## PROVIDED RECORDS
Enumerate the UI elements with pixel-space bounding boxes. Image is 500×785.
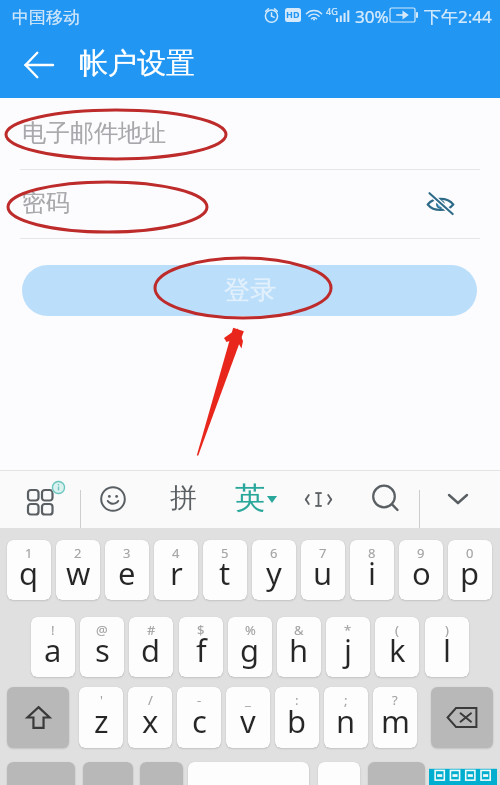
staticText: 电子邮件地址: [22, 118, 166, 148]
staticText: 9: [417, 544, 425, 562]
button[interactable]: -: [177, 687, 221, 748]
staticText: ): [445, 621, 449, 639]
button[interactable]: 3: [105, 540, 149, 600]
button[interactable]: !: [31, 617, 75, 677]
staticText: ;: [344, 691, 348, 709]
button[interactable]: 0: [448, 540, 492, 600]
button[interactable]: 9: [399, 540, 443, 600]
staticText: 6: [270, 544, 278, 562]
button[interactable]: 2: [56, 540, 100, 600]
staticText: y: [266, 552, 282, 594]
staticText: 8: [368, 544, 376, 562]
staticText: j: [344, 629, 352, 671]
button[interactable]: @: [80, 617, 124, 677]
staticText: !: [51, 621, 55, 639]
button[interactable]: Keyboard tool: [298, 479, 338, 519]
button[interactable]: 8: [350, 540, 394, 600]
button[interactable]: &: [277, 617, 321, 677]
staticText: 2: [74, 544, 82, 562]
staticText: 5: [221, 544, 229, 562]
staticText: 0: [466, 544, 474, 562]
staticText: b: [287, 700, 307, 742]
button[interactable]: Keyboard tool: [366, 479, 406, 519]
staticText: 登录: [224, 274, 276, 307]
staticText: 4G: [326, 5, 338, 17]
button[interactable]: 4: [154, 540, 198, 600]
staticText: %: [245, 621, 256, 639]
button[interactable]: Symbols: [7, 762, 75, 785]
staticText: 拼: [170, 481, 197, 515]
button[interactable]: 登录: [22, 265, 477, 316]
staticText: *: [344, 621, 352, 639]
staticText: d: [141, 629, 161, 671]
staticText: z: [94, 700, 109, 742]
button[interactable]: 5: [203, 540, 247, 600]
staticText: r: [170, 552, 183, 594]
staticText: a: [44, 629, 62, 671]
button[interactable]: Keyboard tool: [93, 479, 133, 519]
staticText: u: [313, 552, 333, 594]
button[interactable]: Shift: [7, 687, 69, 748]
button[interactable]: Comma: [83, 762, 133, 785]
staticText: #: [147, 621, 156, 639]
button[interactable]: %: [228, 617, 272, 677]
staticText: 3: [123, 544, 131, 562]
button[interactable]: :: [275, 687, 319, 748]
staticText: 密码: [22, 188, 70, 218]
button[interactable]: _: [226, 687, 270, 748]
staticText: h: [289, 629, 309, 671]
button[interactable]: 7: [301, 540, 345, 600]
staticText: 下午2:44: [424, 5, 492, 28]
button[interactable]: Enter: [368, 762, 425, 785]
staticText: ': [100, 691, 103, 709]
staticText: c: [192, 700, 207, 742]
staticText: 4: [172, 544, 180, 562]
staticText: 30%: [355, 5, 389, 28]
button[interactable]: ?: [373, 687, 417, 748]
button[interactable]: ': [79, 687, 123, 748]
staticText: v: [240, 700, 256, 742]
staticText: -: [197, 691, 202, 709]
staticText: :: [295, 691, 299, 709]
button[interactable]: Back: [20, 46, 57, 83]
staticText: q: [19, 552, 39, 594]
staticText: $: [197, 621, 205, 639]
button[interactable]: ): [425, 617, 469, 677]
staticText: e: [118, 552, 136, 594]
staticText: @: [96, 621, 108, 639]
staticText: t: [219, 552, 231, 594]
button[interactable]: Period: [318, 762, 360, 785]
button[interactable]: Keyboard apps: [22, 477, 68, 521]
staticText: s: [95, 629, 110, 671]
button[interactable]: 1: [7, 540, 51, 600]
staticText: m: [381, 700, 410, 742]
button[interactable]: 密码: [0, 170, 500, 238]
staticText: 帐户设置: [79, 45, 195, 82]
button[interactable]: 电子邮件地址: [0, 98, 500, 169]
staticText: 1: [25, 544, 33, 562]
button[interactable]: $: [179, 617, 223, 677]
staticText: l: [443, 629, 451, 671]
button[interactable]: Show password: [422, 188, 458, 220]
button[interactable]: 英: [231, 479, 281, 519]
button[interactable]: /: [128, 687, 172, 748]
staticText: &: [294, 621, 304, 639]
staticText: k: [389, 629, 406, 671]
staticText: ?: [392, 691, 398, 709]
button[interactable]: Backspace: [431, 687, 493, 748]
staticText: o: [412, 552, 431, 594]
button[interactable]: 6: [252, 540, 296, 600]
staticText: f: [196, 629, 207, 671]
staticText: i: [368, 552, 376, 594]
staticText: x: [142, 700, 159, 742]
staticText: HD: [286, 8, 300, 20]
button[interactable]: Language: [140, 762, 183, 785]
button[interactable]: ;: [324, 687, 368, 748]
button[interactable]: #: [129, 617, 173, 677]
staticText: (: [395, 621, 399, 639]
button[interactable]: *: [326, 617, 370, 677]
button[interactable]: Keyboard tool: [438, 479, 478, 519]
button[interactable]: (: [375, 617, 419, 677]
button[interactable]: 拼: [160, 479, 206, 519]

## YOUR TASK
Where a line of the listing holds "tool", show that line.

## RESPONSE TO THIS EXERCISE
button[interactable]: Keyboard tool: [298, 479, 338, 519]
button[interactable]: Keyboard tool: [366, 479, 406, 519]
button[interactable]: Keyboard tool: [93, 479, 133, 519]
button[interactable]: Keyboard tool: [438, 479, 478, 519]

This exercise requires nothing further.